2. Andrew is also right in expressing moderate skepticism about this sort of disaggregation exercise.  He connects this to the subtle statistical point that "the difference between significant and not significant is not significant."  A related but less obtruse issue is that as one disaggregates any data, the chance of seeing variations that stray from the average gets higher and higher.  This is because the sample size is decreasing, and so the statistical estimates are less reliable.

(To give a flavor of the scale, there were a total of 2500 Latinos in the sample, with 500 Puerto Rican Latinos. The analysis drilled down to the level of different types of mental disorders, subgroups of Latinos, and also adjusted for demographics.  The details of the demographic adjustment are not available but in any case, one should be concerned about whether there were sufficient numbers of say, male immigrant Puerto Rican Latinos age 18-25 with income < $10,000 living in a rental apartment, for such an elaborate exercise.)

Expanding on this point further, one observes that the measured gap between U.S. born and immigrant Puerto Rican Latinos was about 5%.  But this 5% is probably of considerable practical significance since the base rate of incidence is about 30% (I say probably since I am not an expert in mental illness).  The current statistical analysis judged this to be insignificant -- if the sample size were larger, this difference could conceivably be statistically significant, and also practically significant.
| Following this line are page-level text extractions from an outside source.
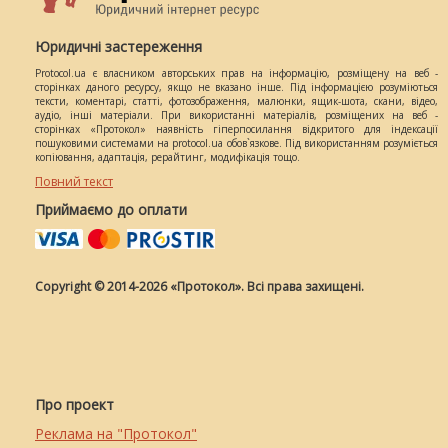
Юридичні застереження
Protocol.ua є власником авторських прав на інформацію, розміщену на веб -
сторінках даного ресурсу, якщо не вказано інше. Під інформацією розуміються
тексти, коментарі, статті, фотозображення, малюнки, ящик-шота, скани, відео,
аудіо, інші матеріали. При використанні матеріалів, розміщених на веб -
сторінках «Протокол» наявність гіперпосилання відкритого для індексації
пошуковими системами на protocol.ua обов`язкове. Під використанням розуміється
копіювання, адаптація, рерайтинг, модифікація тощо.
Повний текст
Приймаємо до оплати
Copyright © 2014-2026 «Протокол». Всі права захищені.
Про проект
Реклама на "Протокол"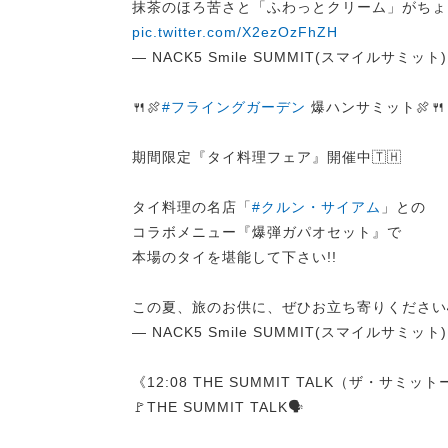
抹茶のほろ苦さと「ふわっとクリーム」がちょう
pic.twitter.com/X2ezOzFhZH
— NACK5 Smile SUMMIT(スマイルサミット) (
🍴🍖
#フライングガーデン
爆ハンサミット🍖🍴
期間限定『タイ料理フェア』開催中🇹🇭
タイ料理の名店「
#クルン・サイアム
」との
コラボメニュー『爆弾ガパオセット』で
本場のタイを堪能して下さい!!
この夏、旅のお供に、ぜひお立ち寄りください
— NACK5 Smile SUMMIT(スマイルサミット) (
《12:08 THE SUMMIT TALK（ザ・サミッ
🚩THE SUMMIT TALK🗣️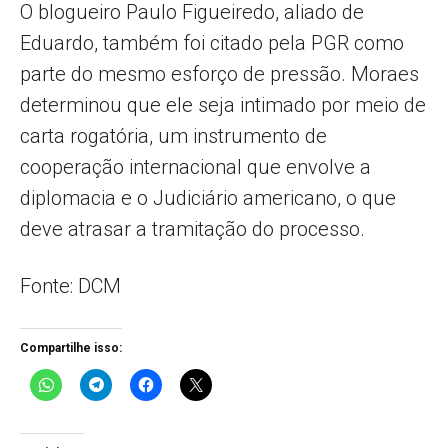
O blogueiro Paulo Figueiredo, aliado de
Eduardo, também foi citado pela PGR como
parte do mesmo esforço de pressão. Moraes
determinou que ele seja intimado por meio de
carta rogatória, um instrumento de
cooperação internacional que envolve a
diplomacia e o Judiciário americano, o que
deve atrasar a tramitação do processo.
Fonte: DCM
Compartilhe isso: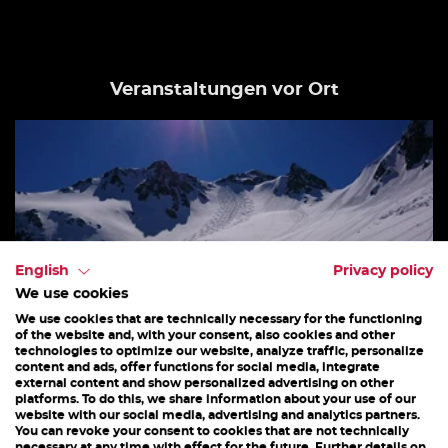
Veranstaltungen vor Ort
English
Privacy policy
We use cookies
We use cookies that are technically necessary for the functioning
of the website and, with your consent, also cookies and other
technologies to optimize our website, analyze traffic, personalize
content and ads, offer functions for social media, integrate
external content and show personalized advertising on other
platforms. To do this, we share information about your use of our
website with our social media, advertising and analytics partners.
You can revoke your consent to cookies that are not technically
ANSPRUCHSVOLLE SKITOUR MIT BERG-
necessary at any time with effect for the future. Further details on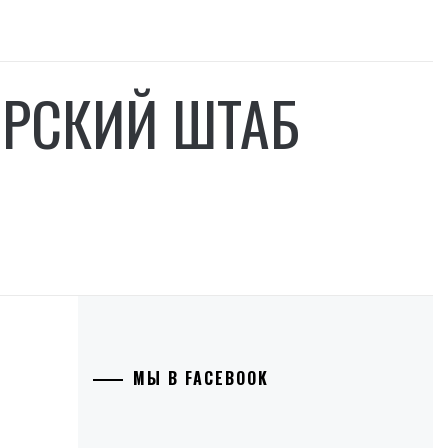
ЕРСКИЙ ШТАБ
МЫ В FACEBOOK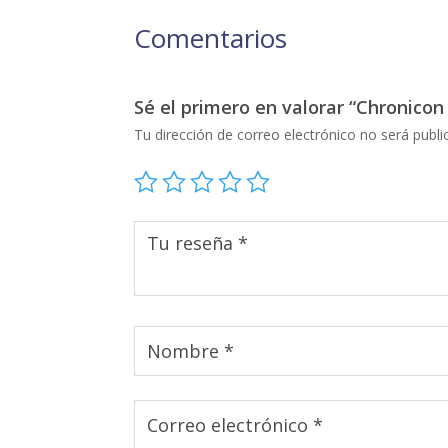
Comentarios
Sé el primero en valorar “Chronicon
Tu dirección de correo electrónico no será publi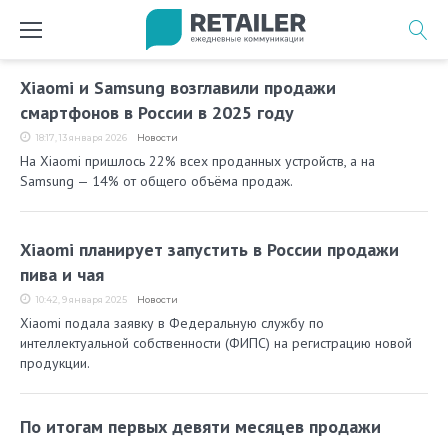
Перейти
к
содержимому
Метка:
Xiaomi и Samsung возглавили продажи
Xiaomi
смартфонов в России в 2025 году
18:17, 13 января 2026
Новости
На Xiaomi пришлось 22% всех проданных устройств, а на
Samsung — 14% от общего объёма продаж.
Xiaomi планирует запустить в России продажи
пива и чая
10:42, 9 января 2025
Новости
Xiaomi подала заявку в Федеральную службу по
интеллектуальной собственности (ФИПС) на регистрацию новой
продукции.
По итогам первых девяти месяцев продажи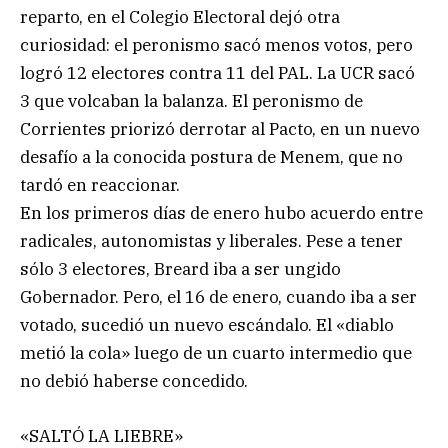
reparto, en el Colegio Electoral dejó otra
curiosidad: el peronismo sacó menos votos, pero
logró 12 electores contra 11 del PAL. La UCR sacó
3 que volcaban la balanza. El peronismo de
Corrientes priorizó derrotar al Pacto, en un nuevo
desafío a la conocida postura de Menem, que no
tardó en reaccionar.
En los primeros días de enero hubo acuerdo entre
radicales, autonomistas y liberales. Pese a tener
sólo 3 electores, Breard iba a ser ungido
Gobernador. Pero, el 16 de enero, cuando iba a ser
votado, sucedió un nuevo escándalo. El «diablo
metió la cola» luego de un cuarto intermedio que
no debió haberse concedido.
«SALTÓ LA LIEBRE»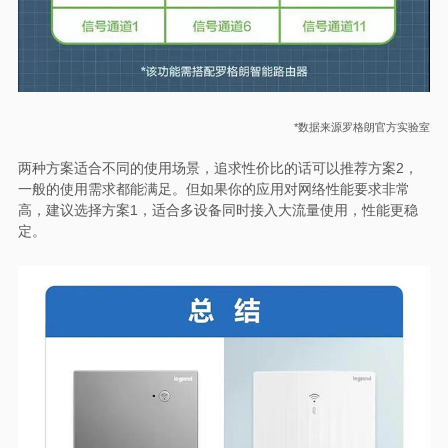
*数据来源罗格朗官方实验室
两种方案适合不同的使用场景，追求性价比的话可以推荐方案2，
一般的使用需求都能满足。但如果你的应用对网络性能要求非常
高，建议选择方案1，适合多设备同时接入大流量使用，性能更稳
定。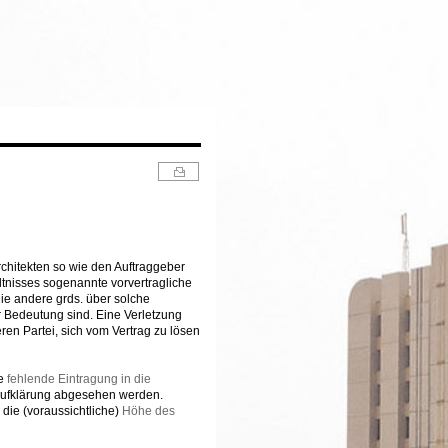
rchitekten so wie den Auftraggeber
tnisses sogenannte vorvertragliche
. die andere grds. über solche
r Bedeutung sind. Eine Verletzung
ren Partei, sich vom Vertrag zu lösen
ie
fehlende Eintragung in die
 Aufklärung abgesehen werden.
r die (voraussichtliche)
Höhe des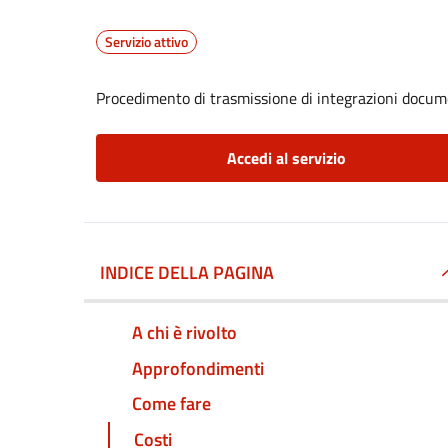
Servizio attivo
Procedimento di trasmissione di integrazioni documen
Accedi al servizio
INDICE DELLA PAGINA
A chi è rivolto
Approfondimenti
Come fare
Costi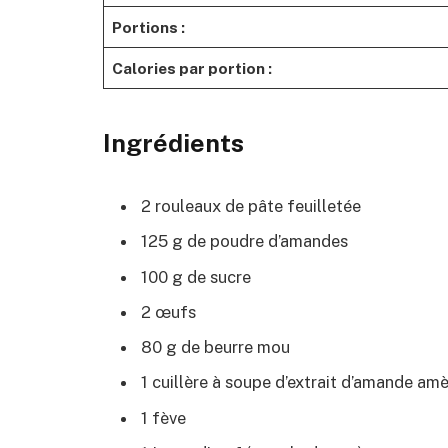
Portions :
Calories par portion :
Ingrédients
2 rouleaux de pâte feuilletée
125 g de poudre d’amandes
100 g de sucre
2 œufs
80 g de beurre mou
1 cuillère à soupe d’extrait d’amande am
1 fève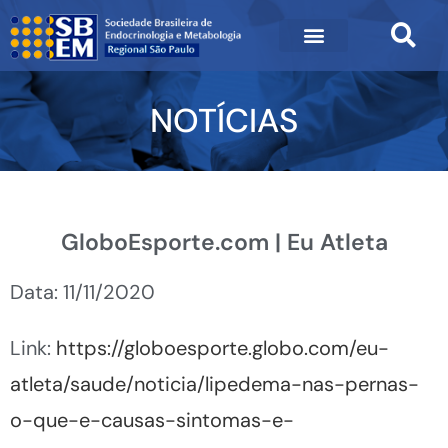
NOTÍCIAS
GloboEsporte.com | Eu Atleta
Data: 11/11/2020
Link:
https://globoesporte.globo.com/eu-
atleta/saude/noticia/lipedema-nas-pernas-
o-que-e-causas-sintomas-e-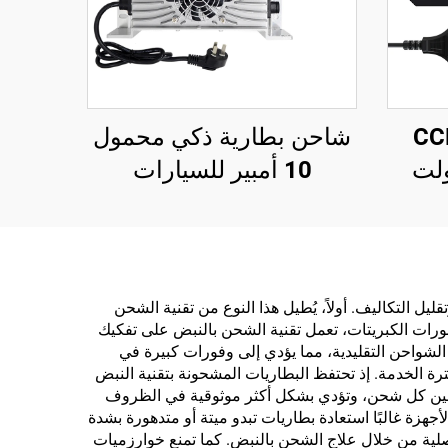
 CCB 12
شاحن بطارية ذكي محمول
مبير 12 فولت
10 أمبير للسيارات
ات
الكهربائية للجولف 48 فولت
د
72 فولت بحالة ألومنيوم
ات
بشحن سريع للسيارات
ود
والدراجات النارية الكهربائية
يل التكاليف. أولاً، يُطيل هذا النوع من تقنية الشحن
ورات الكبريتات، تعمل تقنية الشحن بالنبض على تفكيك
 لفترة أطول بنسبة 30-50٪ مقارنة بتلك التي تُستخدم مع الشواحن التقليدية، مما يؤدي إلى وفورات كبيرة في
 الخدمة. إذ تحتفظ البطاريات المشحونة بتقنية النبض
طول بين كل شحن، وتؤدي بشكل أكثر موثوقية في الظروف
هزة غالبًا استعادة بطاريات تبدو ميتة أو متدهورة بشدة
ريات باهظة الثمن قبل أوانها، يمكن للمستخدمين عادةً استعادة 70-90٪ من السعة الأصلية من خلال علاج الشحن بالنبض. كما تمنع خوارزميات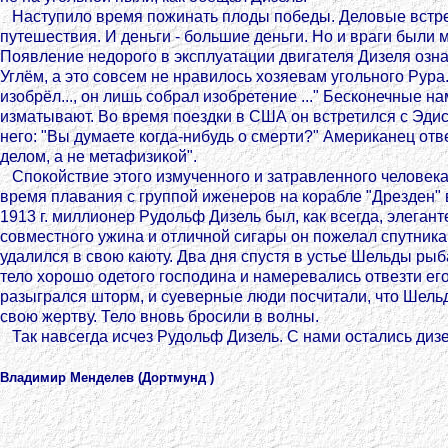
Наступило время пожинать плоды победы. Деловые встре
путешествия. И деньги - большие деньги. Но и враги были
Появление недорого в эксплуатации двигателя Дизеля озн
Углём, а это совсем не нравилось хозяевам угольного Рура.
изобрёл..., он лишь собрал изобретение ..." Бесконечные 
изматывают. Во время поездки в США он встретился с Эдис
него: "Вы думаете когда-нибудь о смерти?" Американец отв
делом, а не метафизикой".
Спокойствие этого измученного и затравленного человек
время плавания с группой иженеров на корабле "Дрезден" 
1913 г. миллионер Рудольф Дизель был, как всегда, элеган
совместного ужина и отличной сигары он пожелал спутника
удалился в свою каюту. Два дня спустя в устье Шельды ры
тело хорошо одетого господина и намеревались отвезти его
разыгрался шторм, и суеверные люди посчитали, что Шельд
свою жертву. Тело вновь бросили в волны.
Так навсегда исчез Рудольф Дизель. С нами остались дизел
Владимир Менделев (Дортмунд )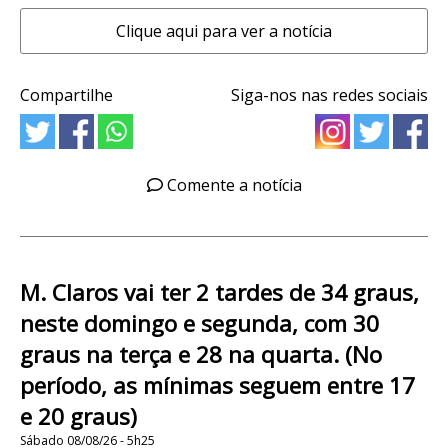
Clique aqui para ver a notícia
Compartilhe
Siga-nos nas redes sociais
Comente a notícia
M. Claros vai ter 2 tardes de 34 graus,
neste domingo e segunda, com 30
graus na terça e 28 na quarta. (No
período, as mínimas seguem entre 17
e 20 graus)
Sábado 08/08/26 - 5h25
But, doesn't the significance test deal with the small sample size problem?  Yes, if the authors merely described the Puerto Rico result as inconclusive.  Here, as is done very commonly, insignificance is equated to "no difference": they said

No differences were found in lifetime prevalence rates between migrant and U.S.-born Puerto Rican subjects.

In reality, a difference of 5% was found in the sample that was analyzed.  The statistical procedure found that this difference could have been a result of chance -- notice "could", not "must".  If the measured difference was 0.5% on 30%, then I might be willing to accept a finding of "no difference"; when it was 5% on 30%, I would like to see a larger sample analyzed.

The Meaning of Paradox

1. Andrew was perplexed by why the phenomenon is known as a "paradox". I had the same issue until I read the paper. The authors were a bit sloppy in the abstract. In the paper itself, they explained that the conventional wisdom has it that immigrants should be more likely to have mental illness because of the stress from the immigration process, and yet the statistics showed the exact opposite. That is the paradox.

Publication Bias

I was a little shocked to see the data tables that gave all the estimates of the various effects at the various subgroup levels: shocked because the authors were allowed (or asked) to include only the p-values that were below some unspecified level (which I surmised is 10% although a 5% significance level is used to judge significance as per convention). This is publication bias within publication bias. P-values that are not significant still provide valuable information and should not be omitted. They did provide confidence intervals but for each subgroup separately, rather than for the difference -- and as they noted, such intervals by themselves are inconclusive when they overlap moderately.